John Pratsinakis, director, global engineering solutions at our site in West Point, Pennsylvania, was home sick and running a fever for more than one week when his wife dropped him off at the hospital on a Thursday afternoon. He did not realize this would be the last time he would see her for weeks.
Hours after John arrived at Cooper University hospital in New Jersey, he learned that he had tested positive for COVID-19 and had pneumonia in both lungs.
“What they explained to me was that many of my air sacs were about to shut down, and they basically described a pretty severe critical situation where they had to take action quickly,” John says.
Hours after arriving at the hospital, John was put into an induced coma, on a ventilator. “I’m an engineer and I was thinking about the statistics,” he says. “When they said I was going on a ventilator, I thought, ‘Now I’m at a coin flip.’”
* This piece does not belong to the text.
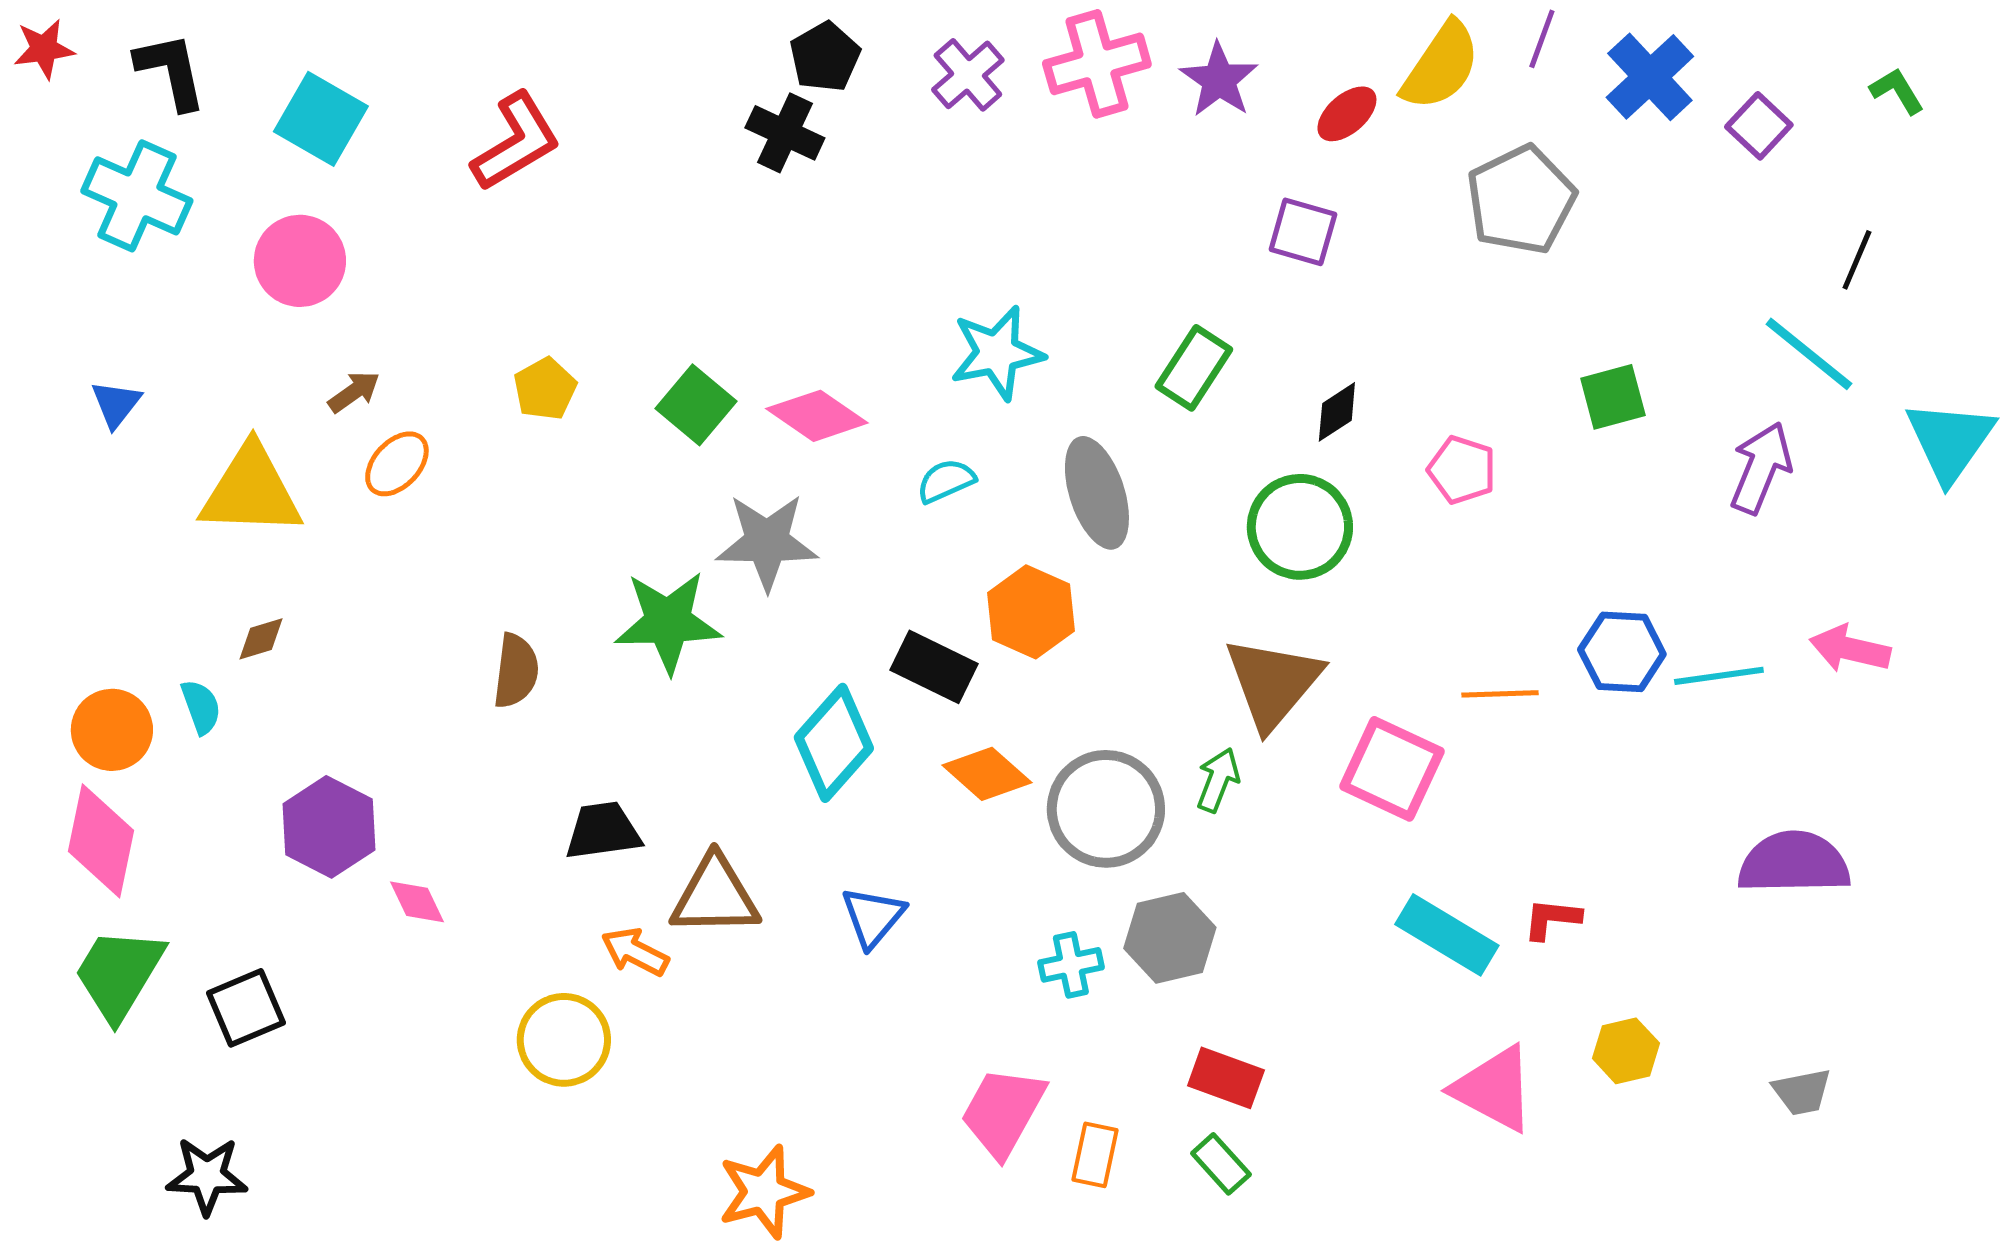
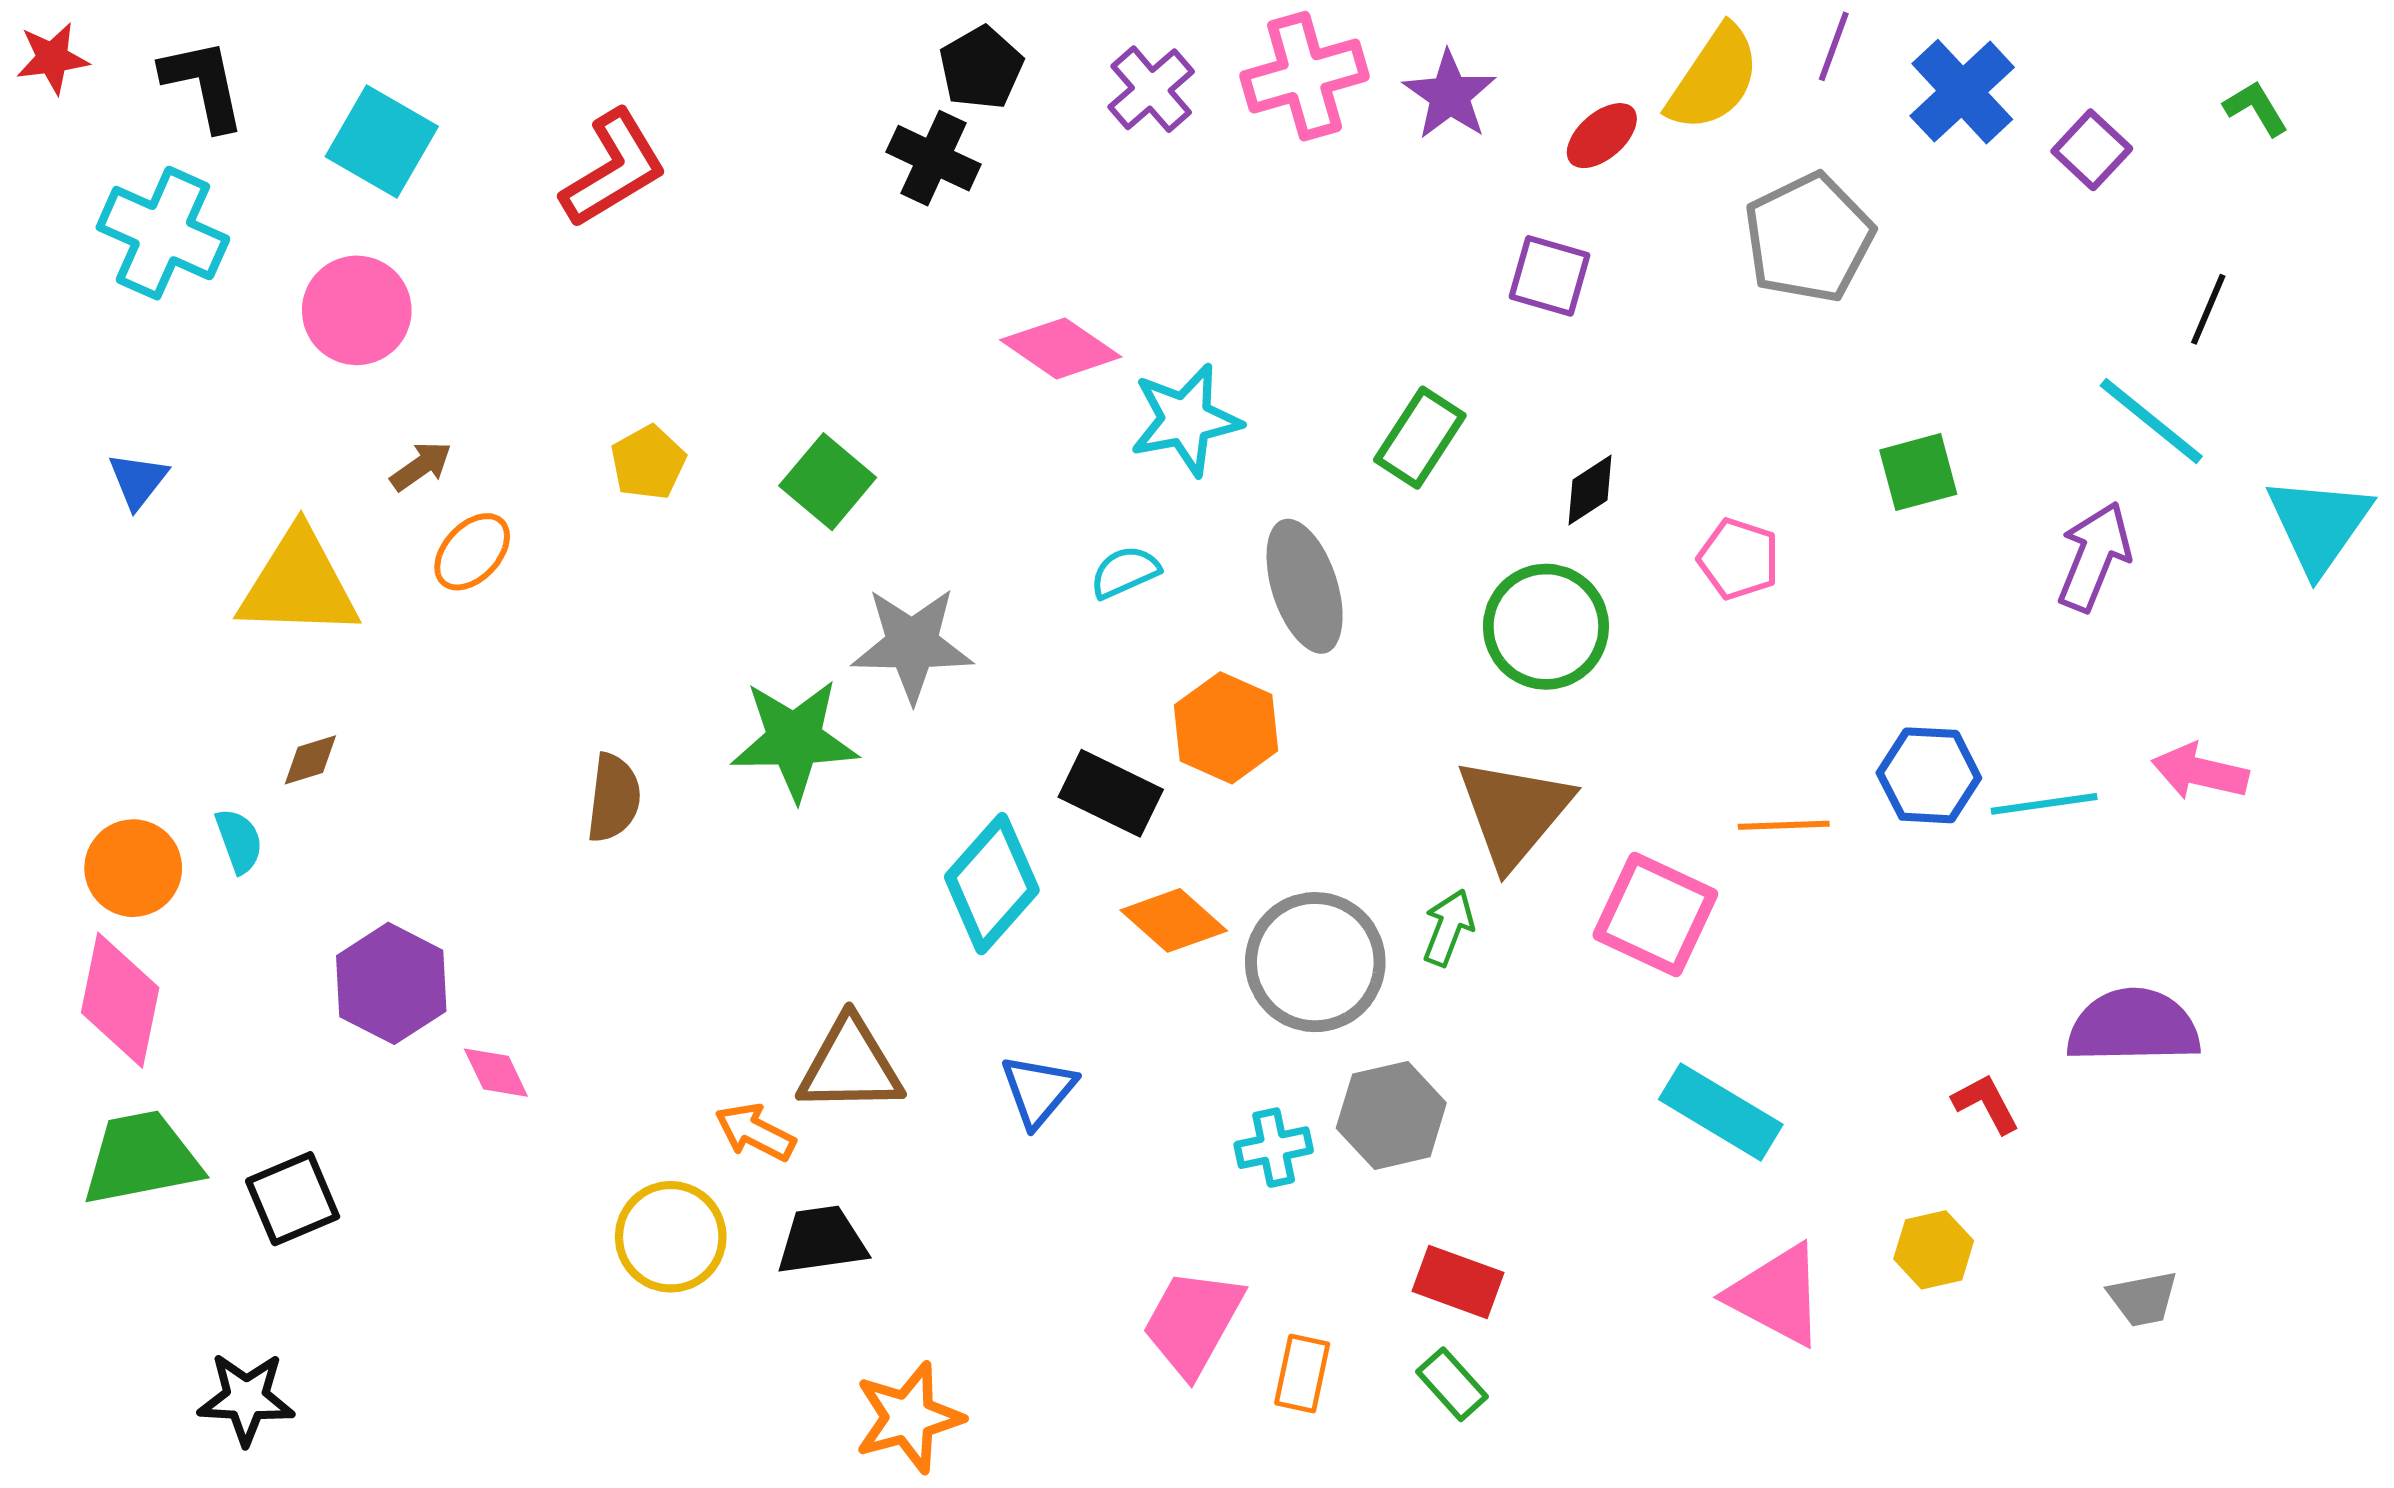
pink diamond: (817, 416) -> (1061, 348), moved
black trapezoid: (603, 831) -> (822, 1240), moved
red L-shape: (1552, 919) -> (1986, 1104), moved, turned 56
green trapezoid: (119, 974) -> (142, 1158), turned 48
But John knew that it wasn’t just his own life at stake.
John thought he would be on the ventilator for two or three days, but complications extended that time to 11 days. Though John was unconscious, his wife and three daughters were anxiously waiting by the phone, hoping for good news from John’s doctors.
“My family definitely took the brunt of it,” he says. “The first four to five days were doom and gloom, but I started to make incremental improvements and they were clinging onto every phone call.”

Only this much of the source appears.